#### [Directions for this task]
In the listing that follows, find the lines with the string "index" and report how many there are, without commentary.
[Opening Data provided section]
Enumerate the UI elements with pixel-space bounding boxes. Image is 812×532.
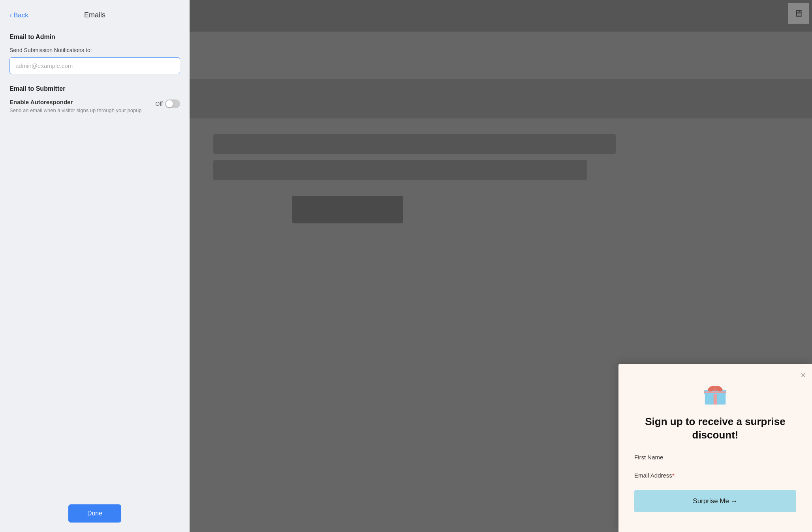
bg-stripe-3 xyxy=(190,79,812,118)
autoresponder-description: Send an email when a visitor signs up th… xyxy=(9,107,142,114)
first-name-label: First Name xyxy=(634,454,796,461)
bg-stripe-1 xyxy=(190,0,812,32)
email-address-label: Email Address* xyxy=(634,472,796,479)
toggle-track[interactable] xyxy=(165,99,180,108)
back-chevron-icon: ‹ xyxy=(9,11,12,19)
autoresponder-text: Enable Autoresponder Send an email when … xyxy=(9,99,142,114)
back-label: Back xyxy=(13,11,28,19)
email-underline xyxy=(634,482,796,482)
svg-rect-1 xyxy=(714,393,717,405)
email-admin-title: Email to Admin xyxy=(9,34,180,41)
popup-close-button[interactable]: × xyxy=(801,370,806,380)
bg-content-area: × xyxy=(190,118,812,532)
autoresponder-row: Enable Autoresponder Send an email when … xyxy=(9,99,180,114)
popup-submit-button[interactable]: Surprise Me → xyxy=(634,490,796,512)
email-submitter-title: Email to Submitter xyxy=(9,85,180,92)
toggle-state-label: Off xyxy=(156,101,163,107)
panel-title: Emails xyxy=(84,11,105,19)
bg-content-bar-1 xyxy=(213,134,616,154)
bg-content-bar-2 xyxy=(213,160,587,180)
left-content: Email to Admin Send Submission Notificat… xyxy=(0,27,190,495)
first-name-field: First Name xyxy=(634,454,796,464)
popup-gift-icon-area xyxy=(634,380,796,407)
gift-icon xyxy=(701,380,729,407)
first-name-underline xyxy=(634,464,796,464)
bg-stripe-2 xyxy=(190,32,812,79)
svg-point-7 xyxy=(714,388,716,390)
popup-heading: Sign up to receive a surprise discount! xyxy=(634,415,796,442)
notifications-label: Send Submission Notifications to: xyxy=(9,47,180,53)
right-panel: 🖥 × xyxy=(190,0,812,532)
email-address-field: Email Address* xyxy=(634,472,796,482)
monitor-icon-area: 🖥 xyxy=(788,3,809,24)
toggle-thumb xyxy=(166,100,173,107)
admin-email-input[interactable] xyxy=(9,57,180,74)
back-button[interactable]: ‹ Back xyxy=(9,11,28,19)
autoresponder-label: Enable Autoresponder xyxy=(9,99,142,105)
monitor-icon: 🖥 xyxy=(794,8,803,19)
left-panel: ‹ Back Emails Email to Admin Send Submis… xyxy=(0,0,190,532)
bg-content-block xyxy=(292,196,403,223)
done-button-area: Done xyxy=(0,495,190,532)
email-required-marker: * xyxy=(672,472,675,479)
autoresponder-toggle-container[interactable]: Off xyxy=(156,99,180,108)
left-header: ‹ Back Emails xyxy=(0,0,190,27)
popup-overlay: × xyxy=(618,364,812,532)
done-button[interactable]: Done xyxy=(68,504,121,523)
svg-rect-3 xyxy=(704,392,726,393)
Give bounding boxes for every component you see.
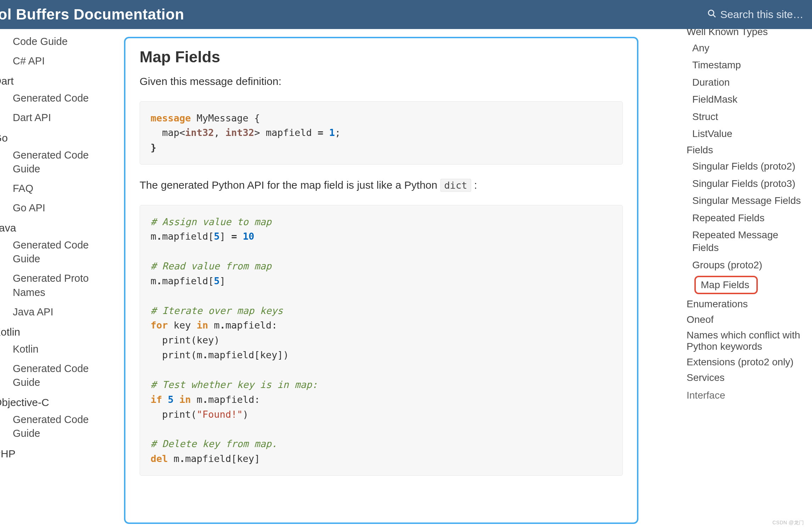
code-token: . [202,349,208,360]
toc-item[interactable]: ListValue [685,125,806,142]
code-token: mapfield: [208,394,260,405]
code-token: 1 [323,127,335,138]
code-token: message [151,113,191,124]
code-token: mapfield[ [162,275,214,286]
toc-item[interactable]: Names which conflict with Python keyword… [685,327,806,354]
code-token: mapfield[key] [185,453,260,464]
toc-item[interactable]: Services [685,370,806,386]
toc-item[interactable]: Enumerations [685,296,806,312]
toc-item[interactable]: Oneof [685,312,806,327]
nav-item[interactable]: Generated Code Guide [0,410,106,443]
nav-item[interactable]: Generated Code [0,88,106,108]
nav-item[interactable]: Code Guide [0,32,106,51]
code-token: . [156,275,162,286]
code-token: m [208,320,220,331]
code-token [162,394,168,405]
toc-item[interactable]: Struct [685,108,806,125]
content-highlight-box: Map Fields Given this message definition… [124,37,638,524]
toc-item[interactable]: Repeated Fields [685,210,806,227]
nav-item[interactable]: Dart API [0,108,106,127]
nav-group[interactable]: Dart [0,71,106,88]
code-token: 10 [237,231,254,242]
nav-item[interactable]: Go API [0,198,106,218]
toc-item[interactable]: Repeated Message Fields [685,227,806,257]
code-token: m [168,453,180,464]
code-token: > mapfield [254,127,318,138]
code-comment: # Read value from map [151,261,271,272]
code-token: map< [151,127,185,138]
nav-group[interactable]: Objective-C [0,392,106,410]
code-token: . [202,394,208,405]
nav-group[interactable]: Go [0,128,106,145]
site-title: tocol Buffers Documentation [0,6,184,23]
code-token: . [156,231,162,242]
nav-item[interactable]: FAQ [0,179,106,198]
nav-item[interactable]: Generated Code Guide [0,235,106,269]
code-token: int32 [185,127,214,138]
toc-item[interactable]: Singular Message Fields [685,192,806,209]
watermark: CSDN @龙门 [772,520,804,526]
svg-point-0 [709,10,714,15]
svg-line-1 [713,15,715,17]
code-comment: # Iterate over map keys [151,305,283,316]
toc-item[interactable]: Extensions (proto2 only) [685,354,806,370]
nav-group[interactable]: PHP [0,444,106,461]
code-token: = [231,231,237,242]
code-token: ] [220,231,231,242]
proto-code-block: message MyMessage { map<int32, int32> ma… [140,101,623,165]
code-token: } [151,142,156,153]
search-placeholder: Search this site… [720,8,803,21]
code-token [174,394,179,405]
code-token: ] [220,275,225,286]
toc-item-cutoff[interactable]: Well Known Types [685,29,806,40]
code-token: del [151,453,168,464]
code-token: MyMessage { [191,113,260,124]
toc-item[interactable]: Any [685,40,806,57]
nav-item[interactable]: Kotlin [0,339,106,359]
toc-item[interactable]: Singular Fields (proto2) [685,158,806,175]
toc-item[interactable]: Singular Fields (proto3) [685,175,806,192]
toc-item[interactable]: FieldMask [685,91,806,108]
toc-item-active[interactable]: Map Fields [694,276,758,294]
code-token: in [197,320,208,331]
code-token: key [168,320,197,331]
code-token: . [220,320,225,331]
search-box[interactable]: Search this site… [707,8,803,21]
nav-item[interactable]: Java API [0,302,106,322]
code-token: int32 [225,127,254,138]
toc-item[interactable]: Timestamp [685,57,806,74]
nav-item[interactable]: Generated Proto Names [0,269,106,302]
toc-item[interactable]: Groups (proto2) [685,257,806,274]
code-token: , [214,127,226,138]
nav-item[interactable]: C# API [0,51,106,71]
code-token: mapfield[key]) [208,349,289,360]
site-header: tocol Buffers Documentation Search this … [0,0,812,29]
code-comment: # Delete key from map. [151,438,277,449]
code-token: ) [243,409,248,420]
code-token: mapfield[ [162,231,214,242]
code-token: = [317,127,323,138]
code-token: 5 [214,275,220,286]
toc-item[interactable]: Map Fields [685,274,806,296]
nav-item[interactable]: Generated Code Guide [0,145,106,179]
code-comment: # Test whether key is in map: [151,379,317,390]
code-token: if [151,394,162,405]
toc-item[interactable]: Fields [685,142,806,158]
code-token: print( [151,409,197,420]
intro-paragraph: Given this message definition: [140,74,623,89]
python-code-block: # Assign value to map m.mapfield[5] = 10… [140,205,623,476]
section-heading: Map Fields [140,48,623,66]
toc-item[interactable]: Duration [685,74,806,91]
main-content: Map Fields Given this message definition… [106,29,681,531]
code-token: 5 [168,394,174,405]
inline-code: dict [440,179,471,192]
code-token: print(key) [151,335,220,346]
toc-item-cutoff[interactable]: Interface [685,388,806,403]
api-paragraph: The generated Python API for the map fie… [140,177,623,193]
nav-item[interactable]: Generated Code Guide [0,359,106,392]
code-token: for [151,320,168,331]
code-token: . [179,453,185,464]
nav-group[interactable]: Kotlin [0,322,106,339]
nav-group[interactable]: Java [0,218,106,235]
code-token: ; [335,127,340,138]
[Closing Data provided section]
[Opening Data provided section]
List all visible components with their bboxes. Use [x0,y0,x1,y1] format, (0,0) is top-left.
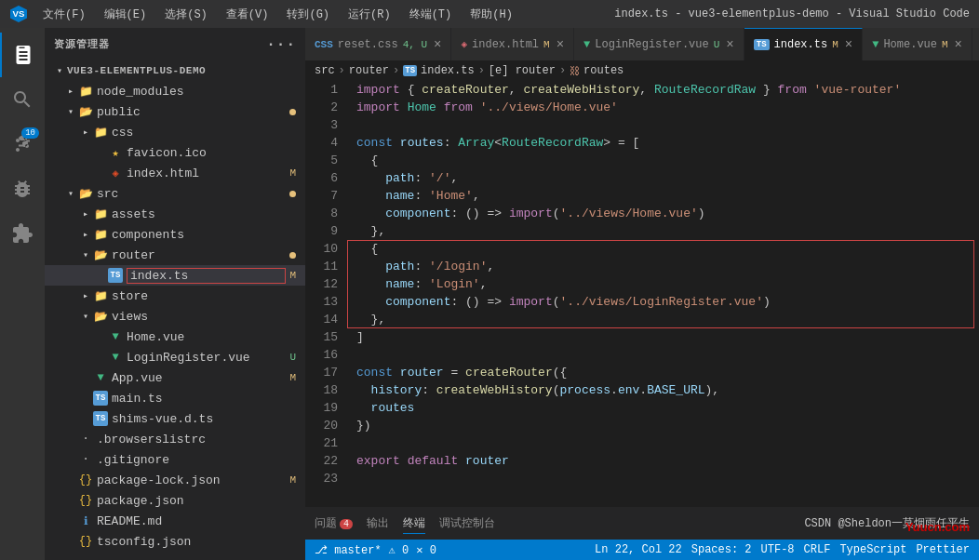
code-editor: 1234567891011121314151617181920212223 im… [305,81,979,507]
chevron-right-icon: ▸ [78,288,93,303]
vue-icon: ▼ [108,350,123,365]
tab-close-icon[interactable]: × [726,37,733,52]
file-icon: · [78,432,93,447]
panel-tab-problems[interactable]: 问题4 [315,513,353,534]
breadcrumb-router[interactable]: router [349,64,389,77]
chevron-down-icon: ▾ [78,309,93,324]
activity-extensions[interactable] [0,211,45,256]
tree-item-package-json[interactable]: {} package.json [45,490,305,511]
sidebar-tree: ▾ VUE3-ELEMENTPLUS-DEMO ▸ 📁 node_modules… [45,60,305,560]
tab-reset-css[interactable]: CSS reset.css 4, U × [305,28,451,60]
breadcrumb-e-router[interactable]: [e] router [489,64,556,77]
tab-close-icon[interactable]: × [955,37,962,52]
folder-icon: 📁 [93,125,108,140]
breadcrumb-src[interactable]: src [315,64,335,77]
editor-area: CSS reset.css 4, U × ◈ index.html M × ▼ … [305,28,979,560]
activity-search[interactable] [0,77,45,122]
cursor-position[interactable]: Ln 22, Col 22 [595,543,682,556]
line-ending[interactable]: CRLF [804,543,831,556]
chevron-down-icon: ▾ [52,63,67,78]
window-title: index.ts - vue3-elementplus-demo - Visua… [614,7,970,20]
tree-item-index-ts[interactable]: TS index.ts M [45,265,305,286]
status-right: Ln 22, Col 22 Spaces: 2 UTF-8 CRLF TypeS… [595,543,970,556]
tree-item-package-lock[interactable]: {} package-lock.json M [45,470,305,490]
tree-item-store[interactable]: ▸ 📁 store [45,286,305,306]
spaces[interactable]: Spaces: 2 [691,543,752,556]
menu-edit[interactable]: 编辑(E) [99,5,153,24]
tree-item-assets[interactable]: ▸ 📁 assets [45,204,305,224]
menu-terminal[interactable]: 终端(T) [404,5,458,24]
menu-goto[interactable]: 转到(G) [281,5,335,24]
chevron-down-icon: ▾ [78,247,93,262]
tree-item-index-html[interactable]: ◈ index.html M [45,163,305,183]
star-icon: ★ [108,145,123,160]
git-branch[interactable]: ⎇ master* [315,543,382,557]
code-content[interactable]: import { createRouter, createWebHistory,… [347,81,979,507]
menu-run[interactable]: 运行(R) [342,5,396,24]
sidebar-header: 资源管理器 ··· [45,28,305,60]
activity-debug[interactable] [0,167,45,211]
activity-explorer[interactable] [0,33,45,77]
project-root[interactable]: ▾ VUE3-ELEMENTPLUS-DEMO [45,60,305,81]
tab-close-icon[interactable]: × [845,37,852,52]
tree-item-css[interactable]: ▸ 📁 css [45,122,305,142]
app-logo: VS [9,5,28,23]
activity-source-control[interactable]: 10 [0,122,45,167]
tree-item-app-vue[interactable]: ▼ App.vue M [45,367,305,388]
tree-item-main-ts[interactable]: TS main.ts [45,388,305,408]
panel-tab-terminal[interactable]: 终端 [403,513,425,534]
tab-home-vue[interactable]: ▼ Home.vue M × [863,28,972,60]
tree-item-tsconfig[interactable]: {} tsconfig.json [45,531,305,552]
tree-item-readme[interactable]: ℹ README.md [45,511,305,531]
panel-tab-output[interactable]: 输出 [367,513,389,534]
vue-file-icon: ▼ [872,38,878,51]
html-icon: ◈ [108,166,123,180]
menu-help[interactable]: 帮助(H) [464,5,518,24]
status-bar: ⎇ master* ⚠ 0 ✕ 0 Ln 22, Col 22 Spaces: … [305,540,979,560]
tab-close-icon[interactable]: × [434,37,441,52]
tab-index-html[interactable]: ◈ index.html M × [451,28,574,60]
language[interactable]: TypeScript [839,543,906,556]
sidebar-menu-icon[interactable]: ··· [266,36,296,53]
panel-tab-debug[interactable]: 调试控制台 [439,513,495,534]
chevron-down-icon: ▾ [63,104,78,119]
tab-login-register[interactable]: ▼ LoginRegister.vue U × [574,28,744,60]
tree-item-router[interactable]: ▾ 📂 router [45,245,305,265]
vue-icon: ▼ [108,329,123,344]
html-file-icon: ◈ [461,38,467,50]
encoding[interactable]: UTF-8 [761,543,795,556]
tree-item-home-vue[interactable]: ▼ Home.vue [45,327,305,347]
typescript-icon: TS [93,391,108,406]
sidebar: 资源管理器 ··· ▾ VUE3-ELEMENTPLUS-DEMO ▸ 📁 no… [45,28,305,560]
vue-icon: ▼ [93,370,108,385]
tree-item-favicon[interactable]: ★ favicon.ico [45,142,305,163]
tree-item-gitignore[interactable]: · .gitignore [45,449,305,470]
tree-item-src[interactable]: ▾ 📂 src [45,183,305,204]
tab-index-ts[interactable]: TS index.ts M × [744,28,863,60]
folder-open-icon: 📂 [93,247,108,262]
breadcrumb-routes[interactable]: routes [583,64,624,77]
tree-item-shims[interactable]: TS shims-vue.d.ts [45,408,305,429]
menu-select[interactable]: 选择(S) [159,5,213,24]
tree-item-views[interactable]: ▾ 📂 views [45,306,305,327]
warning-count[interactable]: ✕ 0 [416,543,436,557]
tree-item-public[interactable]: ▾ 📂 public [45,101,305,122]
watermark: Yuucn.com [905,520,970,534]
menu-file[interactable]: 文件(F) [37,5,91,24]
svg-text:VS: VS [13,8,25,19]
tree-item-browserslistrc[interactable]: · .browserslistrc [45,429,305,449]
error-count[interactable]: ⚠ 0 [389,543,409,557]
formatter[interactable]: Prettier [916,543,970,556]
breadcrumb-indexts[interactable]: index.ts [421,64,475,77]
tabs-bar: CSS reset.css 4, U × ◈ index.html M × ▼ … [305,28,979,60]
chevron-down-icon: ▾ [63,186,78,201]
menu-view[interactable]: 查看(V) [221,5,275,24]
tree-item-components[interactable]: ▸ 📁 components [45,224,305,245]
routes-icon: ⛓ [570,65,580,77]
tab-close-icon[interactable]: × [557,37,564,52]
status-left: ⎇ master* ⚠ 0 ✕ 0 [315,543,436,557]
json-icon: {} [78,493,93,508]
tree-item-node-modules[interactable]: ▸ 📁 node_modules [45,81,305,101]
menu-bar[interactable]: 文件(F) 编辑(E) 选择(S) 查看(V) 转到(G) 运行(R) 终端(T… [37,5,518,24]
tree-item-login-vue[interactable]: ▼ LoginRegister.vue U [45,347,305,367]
[Closing Data provided section]
#### [Response box]
8